Гибель друзей возвестить! Пусть немного их станет из многих!»


— Сейчас-то ты кого собирался побеждать?

— Хотя бы твоих врагов. Неофрон.

— Не справишься, друг мой, слишком их много.

— Ты в этом уверен?

Вполне. Прежде всего, каждый раб хочет стать свободным, а рабов у меня много. Каждый арендатор хотел бы получить свой участок в собственность, а арендаторов у меня много. Ну, что ещё… Я не ростовщик, но должников у меня тоже не мало, и каждый почти должник — мой враг. Хватит — пойдем умываться, дорогой гость, а то, пока я кончу, ты успеешь обрасти грязью.

Мылись в саду. Рабы принесли чистые хитоны, губки, полотенца, флаконы с душистым маслом. Неофрон сам повернул рукоятку, и из львиных пастей, припаянных к бронзовым столбам, полились широкие струи. Вода была проведена сюда из горного ручья. Она приятно обожгла тело, прогнала остатки мрачных мыслей. Свежий и бодрый, Феокрит вошел вместе с хозяином в беседку, увитую виноградом.

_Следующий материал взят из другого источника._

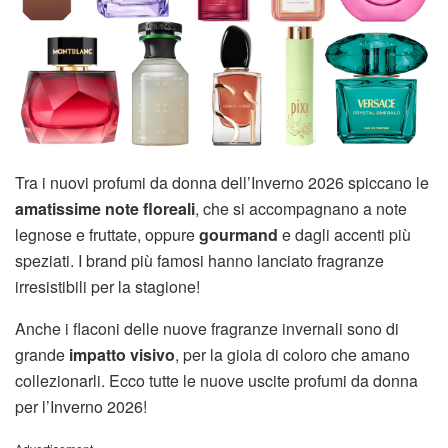
Tra i nuovi profumi da donna dell’Inverno 2026 spiccano le
amatissime note floreali
, che si accompagnano a note
legnose e fruttate, oppure
gourmand
e dagli accenti più
speziati. I brand più famosi hanno lanciato fragranze
irresistibili per la stagione!
Anche i flaconi delle nuove fragranze invernali sono di
grande
impatto visivo
, per la gioia di coloro che amano
collezionarli. Ecco tutte le nuove uscite profumi da donna
per l’Inverno 2026!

Молодые листья давали мало тени, и на столе, вперемежку с темными пятнами, лежали сверкающие солнечные декадрахмы[44]. Утром было приятно пить неразведенное вино с хлебом. Неофрон велел принести с еще оливок и сыру. Первые глотки поэт сделал с трудом — даже вздрогнул слегка, когда терпкая влага оросила горло. Хозяин похлопал его по плечу.

— Пей, пей, пройдет...

Сам тоже поморщился, прикоснувшись губами к кубку. Феокрит уже преодолел послепиршественный страх перед вином. По телу разлилось тепло. Захотелось есть. Положил в рот кусок любимого овечьего сыра. Улыбнулся.

— Что же, Неофрон? Пей, пей... Вакх — бог добрый.

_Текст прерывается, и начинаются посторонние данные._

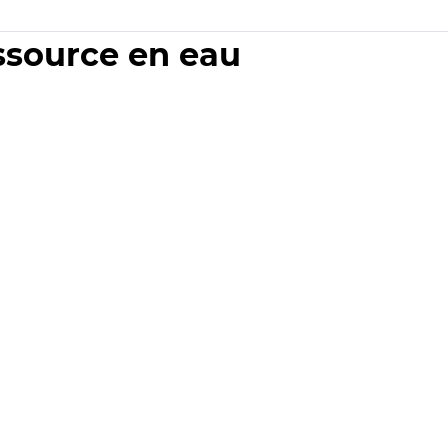
essource en eau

— С каких пор ты в него уверовал?

— Как поэт, всегда верил... Твердо верил и верю. Не только в Вакха — во всех богов верю, особенно в Афродиту и Эрота. Готов, как видишь, повторить то, что вчера сказал актер. Без богов нам, поэтам, пришлось бы замолчать. Скучный без них мир, серый, пустой... Вот, возьми первоначальные тельца... Кто его знает,— может быть, и правда, но, согласись, поэзии в них ни на один стих не хватит.

— Ну, это еще вопрос...

— Мне кажется, что никакого вопроса нет. Пустота, и в ней потоки этих самых телец — плотных, вечных, простых. Как вы еще, эпикурейцы, говорите... бесконечно малых, неделимых, твердых, постоянных... Ты видишь,— я читал внимательно, но это философия, математика — все, что хочешь, а только Эвтерие[45] здесь делать нечего и Эрато[46] тоже...

— В философии и в математике тоже есть поэзия.

— В математике, по-моему, ровно никакой. Возьми, например, Эвклида. Где там поэзия, Неофрон? В чем? Очень ученая, очень полезная книга, но, право же, каждому свое. Я ни одной теоремы не выдумаю, а Эвклид, вероятно, ни одного стиха не написал. Вот наш александрийский Эратосфен — тот и стихи пишет. Чего только он не умеет, хотя и молод... геометр, хронограф, географ, философ, грамматик, поэт... Только, знаешь; ничего это не доказывает. Оттого, что прекрасный геометр сочиняет плохие стихи, математика поэзией не становится.

Неофрон рассмеялся:

— Верно, друг... Мы с тобой, как посмотришь, недаром слушали софистов...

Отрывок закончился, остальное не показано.